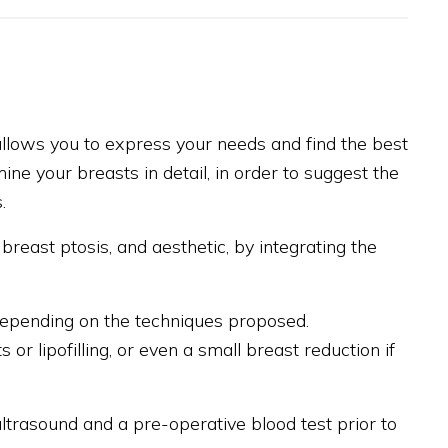
 allows you to express your needs and find the best
ine your breasts in detail, in order to suggest the
.
breast ptosis, and aesthetic, by integrating the
 depending on the techniques proposed.
or lipofilling, or even a small breast reduction if
rasound and a pre-operative blood test prior to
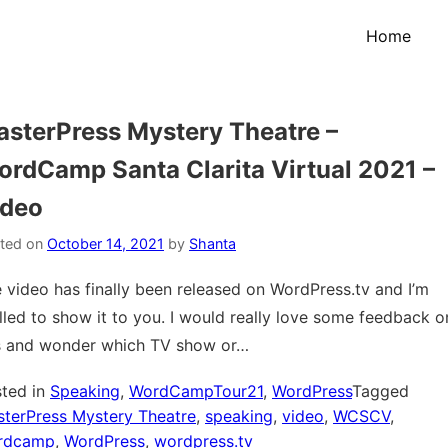
Home
sterPress Mystery Theatre –
rdCamp Santa Clarita Virtual 2021 –
ideo
ted on
October 14, 2021
by
Shanta
 video has finally been released on WordPress.tv and I’m
illed to show it to you. I would really love some feedback o
s and wonder which TV show or…
ted in
Speaking
,
WordCampTour21
,
WordPress
Tagged
terPress Mystery Theatre
,
speaking
,
video
,
WCSCV
,
rdcamp
,
WordPress
,
wordpress.tv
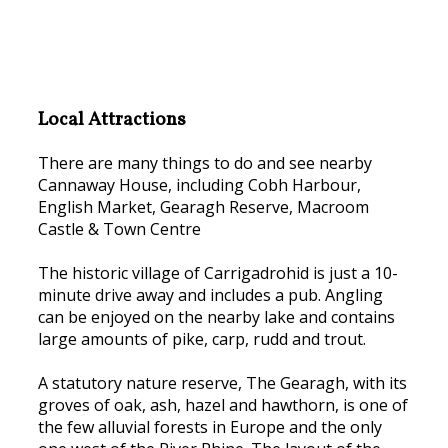
Local Attractions
There are many things to do and see nearby
Cannaway House, including Cobh Harbour,
English Market, Gearagh Reserve, Macroom
Castle & Town Centre
The historic village of Carrigadrohid is just a 10-
minute drive away and includes a pub. Angling
can be enjoyed on the nearby lake and contains
large amounts of pike, carp, rudd and trout.
A statutory nature reserve, The Gearagh, with its
groves of oak, ash, hazel and hawthorn, is one of
the few alluvial forests in Europe and the only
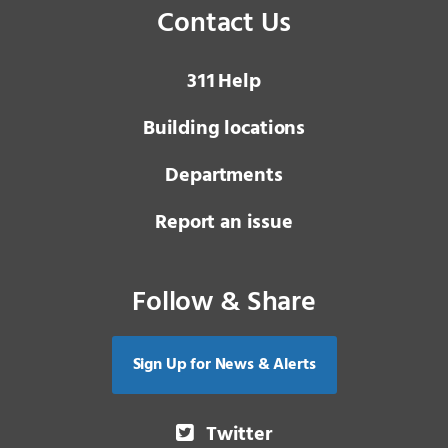
Contact Us
3 1 1
Help
Building locations
Departments
Report an issue
Follow & Share
Sign Up for News & Alerts
Twitter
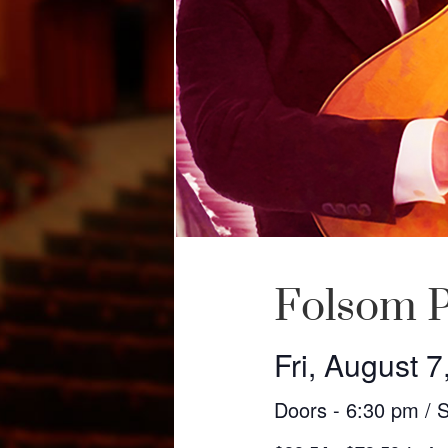
Folsom P
Fri, August 7
Doors - 6:30 pm / 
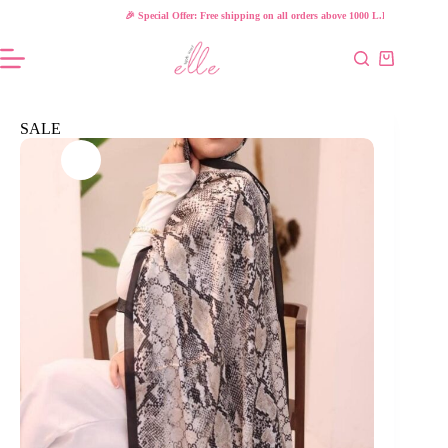
Skip
🎉 Special Offer: Free shipping on all orders above 1000 L.E!
to
content
Shopping
cart
SALE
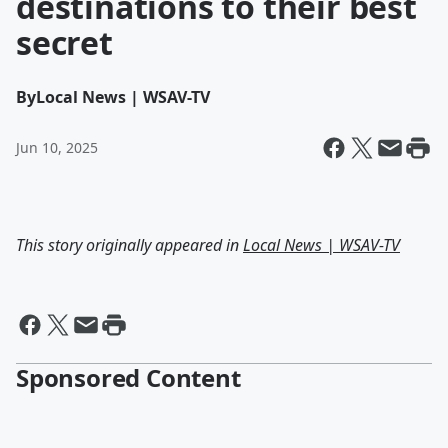
destinations to their best
secret
By
Local News | WSAV-TV
Jun 10, 2025
This story originally appeared in
Local News | WSAV-TV
Sponsored Content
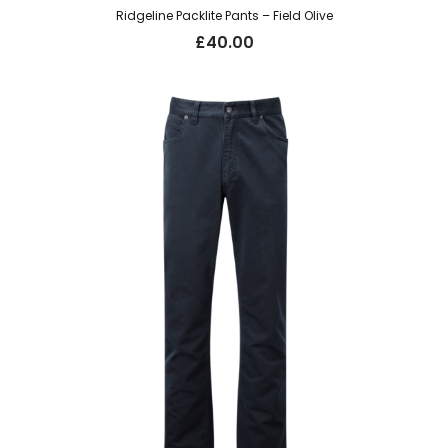
Ridgeline Packlite Pants – Field Olive
£
40.00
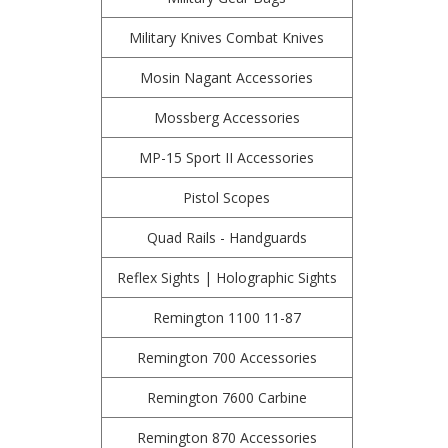
Military Knives Combat Knives
Mosin Nagant Accessories
Mossberg Accessories
MP-15 Sport II Accessories
Pistol Scopes
Quad Rails - Handguards
Reflex Sights | Holographic Sights
Remington 1100 11-87
Remington 700 Accessories
Remington 7600 Carbine
Remington 870 Accessories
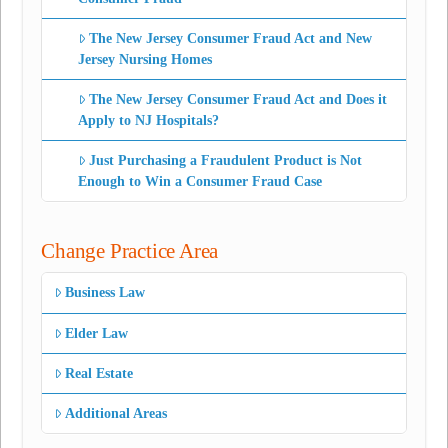
The New Jersey Consumer Fraud Act and New
Jersey Nursing Homes
The New Jersey Consumer Fraud Act and Does it
Apply to NJ Hospitals?
Just Purchasing a Fraudulent Product is Not
Enough to Win a Consumer Fraud Case
Change Practice Area
Business Law
Elder Law
Real Estate
Additional Areas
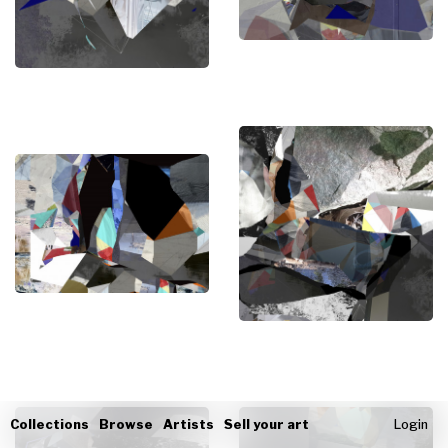
Collections
Browse
Artists
Sell your art
Login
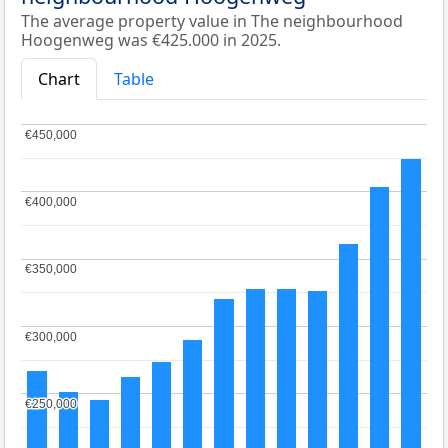
The average property value in The neighbourhood
Hoogenweg was €425.000 in 2025.
Chart
Table
€450,000
€450,000
€400,000
€400,000
€350,000
€350,000
€300,000
€300,000
€250,000
€250,000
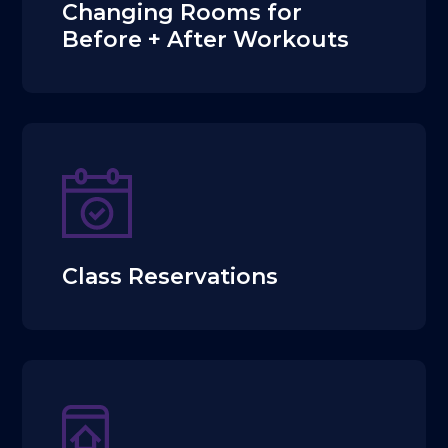
Changing Rooms for
Before + After Workouts
Class Reservations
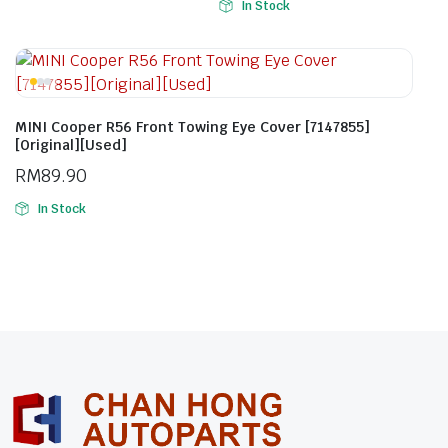
In Stock
MINI Cooper R56 Front Towing Eye Cover [7147855]
[Original][Used]
RM
89.90
In Stock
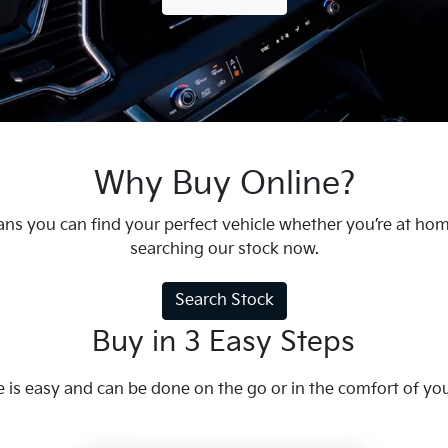
Why Buy Online?
ns you can find your perfect vehicle whether you’re at ho
searching our stock now.
Search Stock
Buy in 3 Easy Steps
e is easy and can be done on the go or in the comfort of y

.....

What to produce: Return exactly the lines of the data, beginning with the first and ending with the line containing "large amounts of pike, carp, rudd and trout.". Skip the pictures.

Completed exercise:
 allows you to express your needs and find the best
ine your breasts in detail, in order to suggest the
.
breast ptosis, and aesthetic, by integrating the
 depending on the techniques proposed.
or lipofilling, or even a small breast reduction if
rasound and a pre-operative blood test prior to
Home
sterPress Mystery Theatre –
rdCamp Santa Clarita Virtual 2021 –
ideo
ted on
October 14, 2021
by
Shanta
 video has finally been released on WordPress.tv and I’m
illed to show it to you. I would really love some feedback o
s and wonder which TV show or…
ted in
Speaking
,
WordCampTour21
,
WordPress
Tagged
terPress Mystery Theatre
,
speaking
,
video
,
WCSCV
,
rdcamp
,
WordPress
,
wordpress.tv
Local Attractions
There are many things to do and see nearby
Cannaway House, including Cobh Harbour,
English Market, Gearagh Reserve, Macroom
Castle & Town Centre
The historic village of Carrigadrohid is just a 10-
minute drive away and includes a pub. Angling
can be enjoyed on the nearby lake and contains
large amounts of pike, carp, rudd and trout.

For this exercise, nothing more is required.